What is being asked —
Word for word, repeat the data that follows. Do not include the pictures.

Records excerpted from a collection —
•••••

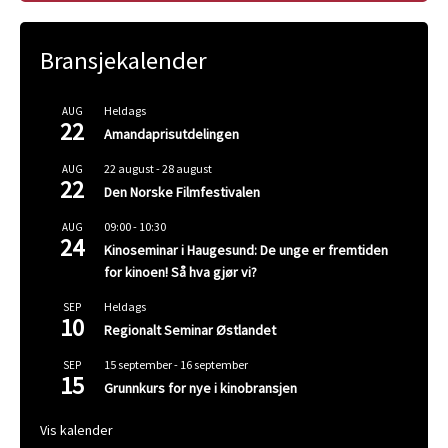
Bransjekalender
Heldags
AUG
22
Amandaprisutdelingen
22 august
-
28 august
AUG
22
Den Norske Filmfestivalen
09:00
-
10:30
AUG
24
Kinoseminar i Haugesund: De unge er fremtiden
for kinoen! Så hva gjør vi?
Heldags
SEP
10
Regionalt Seminar Østlandet
15 september
-
16 september
SEP
15
Grunnkurs for nye i kinobransjen
Vis kalender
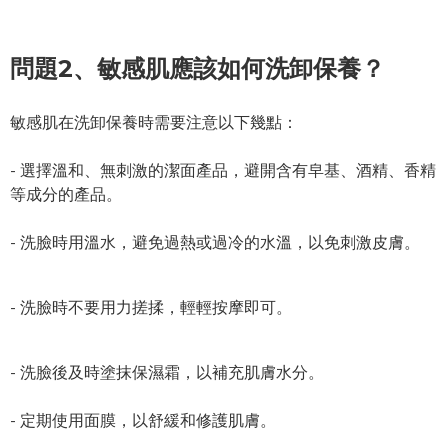
問題2、敏感肌應該如何洗卸保養？
敏感肌在洗卸保養時需要注意以下幾點：
- 選擇溫和、無刺激的潔面產品，避開含有皁基、酒精、香精
等成分的產品。
- 洗臉時用溫水，避免過熱或過冷的水溫，以免刺激皮膚。
- 洗臉時不要用力搓揉，輕輕按摩即可。
- 洗臉後及時塗抹保濕霜，以補充肌膚水分。
- 定期使用面膜，以舒緩和修護肌膚。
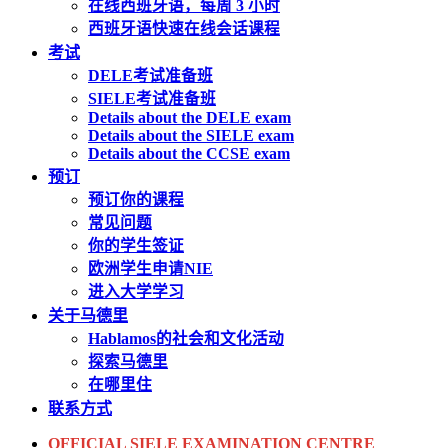
在线西班牙语，每周 3 小时
西班牙语快速在线会话课程
考试
DELE考试准备班
SIELE考试准备班
Details about the DELE exam
Details about the SIELE exam
Details about the CCSE exam
预订
预订你的课程
常见问题
你的学生签证
欧洲学生申请NIE
进入大学学习
关于马德里
Hablamos的社会和文化活动
探索马德里
在哪里住
联系方式
OFFICIAL SIELE EXAMINATION CENTRE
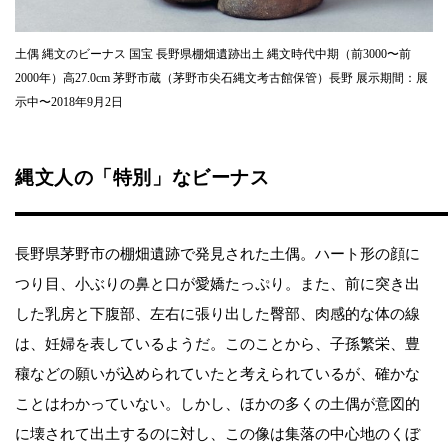
土偶 縄文のビーナス 国宝 長野県棚畑遺跡出土 縄文時代中期（前3000〜前
2000年）高27.0cm 茅野市蔵（茅野市尖石縄文考古館保管）長野 展示期間：展
示中〜2018年9月2日
縄文人の「特別」なビーナス
長野県茅野市の棚畑遺跡で発見された土偶。ハート形の顔に
つり目、小ぶりの鼻と口が愛嬌たっぷり。また、前に突き出
した乳房と下腹部、左右に張り出した臀部、肉感的な体の線
は、妊婦を表しているようだ。このことから、子孫繁栄、豊
穰などの願いが込められていたと考えられているが、確かな
ことはわかっていない。しかし、ほかの多くの土偶が意図的
に壊されて出土するのに対し、この像は集落の中心地のくぼ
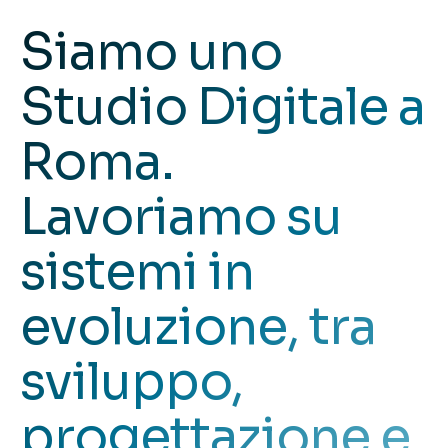
Siamo uno
Studio Digitale
a
Roma.
Lavoriamo su
sistemi in
evoluzione, tra
sviluppo,
progettazione e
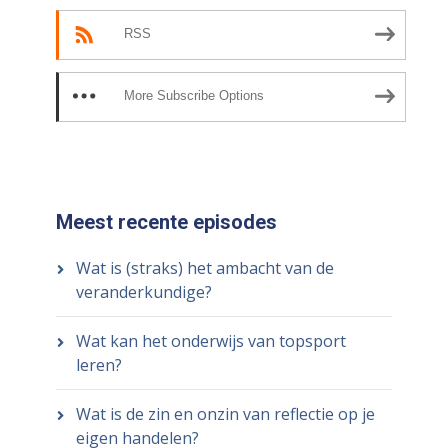
RSS
More Subscribe Options
Meest recente episodes
Wat is (straks) het ambacht van de
veranderkundige?
Wat kan het onderwijs van topsport
leren?
Wat is de zin en onzin van reflectie op je
eigen handelen?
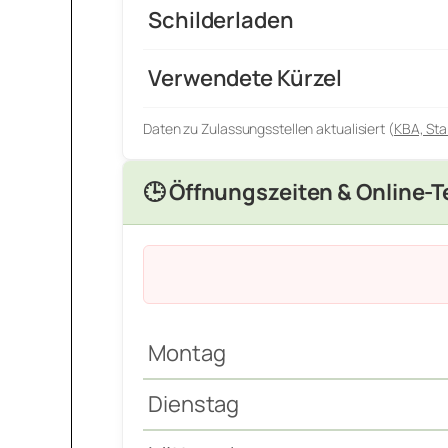
Schilderladen
Verwendete Kürzel
Daten zu Zulassungsstellen aktualisiert (
KBA, Sta
🕒 Öffnungszeiten & Online-
Montag
Dienstag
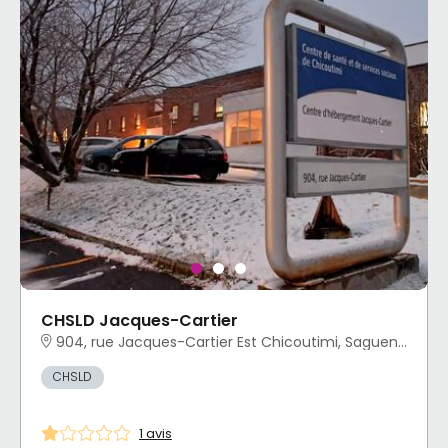
CHSLD Jacques-Cartier
904, rue Jacques-Cartier Est Chicoutimi, Saguenay, QC
CHSLD
1 avis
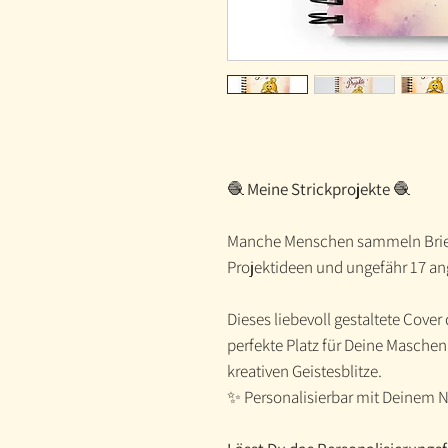
🧶
Meine Strickprojekte
🧶
Manche Menschen sammeln Brie
Projektideen und ungefähr 17 an
Dieses liebevoll gestaltete Cove
perfekte Platz für Deine Masche
kreativen Geistesblitze.
✨ Personalisierbar mit Deinem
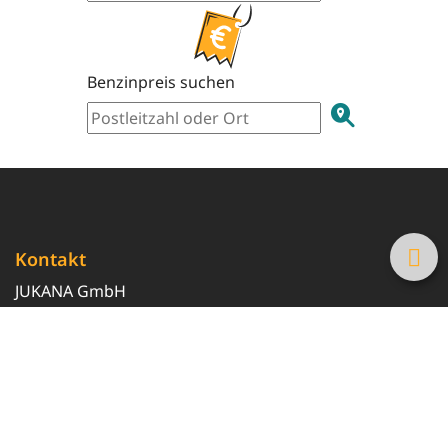
Benzinpreis suchen
Kontakt
JUKANA GmbH
0800 369 369 6
info@tanke-guenstig.de
Quicklinks
Über uns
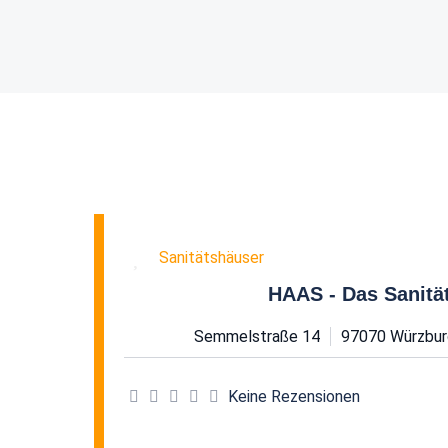
Favorit
Sanitätshäuser
HAAS - Das Sanitä
Semmelstraße 14
97070
Würzbur
Keine Rezensionen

•••••

Result for this task —
Bransjekalender
Heldags
AUG
22
Amandaprisutdelingen
22 august
-
28 august
AUG
22
Den Norske Filmfestivalen
09:00
-
10:30
AUG
24
Kinoseminar i Haugesund: De unge er fremtiden
for kinoen! Så hva gjør vi?
Heldags
SEP
10
Regionalt Seminar Østlandet
15 september
-
16 september
SEP
15
Grunnkurs for nye i kinobransjen
Vis kalender
問題2、敏感肌應該如何洗卸保養？
敏感肌在洗卸保養時需要注意以下幾點：
- 選擇溫和、無刺激的潔面產品，避開含有皁基、酒精、香精
等成分的產品。
- 洗臉時用溫水，避免過熱或過冷的水溫，以免刺激皮膚。
- 洗臉時不要用力搓揉，輕輕按摩即可。
- 洗臉後及時塗抹保濕霜，以補充肌膚水分。
- 定期使用面膜，以舒緩和修護肌膚。
在线西班牙语，每周 3 小时
西班牙语快速在线会话课程
考试
DELE考试准备班
SIELE考试准备班
Details about the DELE exam
Details about the SIELE exam
Details about the CCSE exam
预订
预订你的课程
常见问题
你的学生签证
欧洲学生申请NIE
进入大学学习
关于马德里
Hablamos的社会和文化活动
探索马德里
在哪里住
联系方式
OFFICIAL SIELE EXAMINATION CENTRE
土偶 縄文のビーナス 国宝 長野県棚畑遺跡出土 縄文時代中期（前3000〜前
2000年）高27.0cm 茅野市蔵（茅野市尖石縄文考古館保管）長野 展示期間：展
示中〜2018年9月2日
縄文人の「特別」なビーナス
長野県茅野市の棚畑遺跡で発見された土偶。ハート形の顔に
つり目、小ぶりの鼻と口が愛嬌たっぷり。また、前に突き出
した乳房と下腹部、左右に張り出した臀部、肉感的な体の線
は、妊婦を表しているようだ。このことから、子孫繁栄、豊
穰などの願いが込められていたと考えられているが、確かな
ことはわかっていない。しかし、ほかの多くの土偶が意図的
に壊されて出土するのに対し、この像は集落の中心地のくぼ
Siamo uno
Studio Digitale
a
Roma.
Lavoriamo su
sistemi in
evoluzione, tra
sviluppo,
progettazione e
RSS
More Subscribe Options
Meest recente episodes
Wat is (straks) het ambacht van de
veranderkundige?
Wat kan het onderwijs van topsport
leren?
Wat is de zin en onzin van reflectie op je
eigen handelen?
Schilderladen
Verwendete Kürzel
Daten zu Zulassungsstellen aktualisiert (
KBA, Sta
🕒 Öffnungszeiten & Online-
Montag
Dienstag
CHSLD Jacques-Cartier
904, rue Jacques-Cartier Est Chicoutimi, Saguenay, QC
CHSLD
1 avis
🧶
Meine Strickprojekte
🧶
Manche Menschen sammeln Brie
Projektideen und ungefähr 17 an
Dieses liebevoll gestaltete Cove
perfekte Platz für Deine Masche
kreativen Geistesblitze.
✨ Personalisierbar mit Deinem
Benzinpreis suchen
Kontakt
JUKANA GmbH
0800 369 369 6
info@tanke-guenstig.de
Quicklinks
Über uns
Favorit
Sanitätshäuser
HAAS - Das Sanitä
Semmelstraße 14
97070
Würzbur
Keine Rezensionen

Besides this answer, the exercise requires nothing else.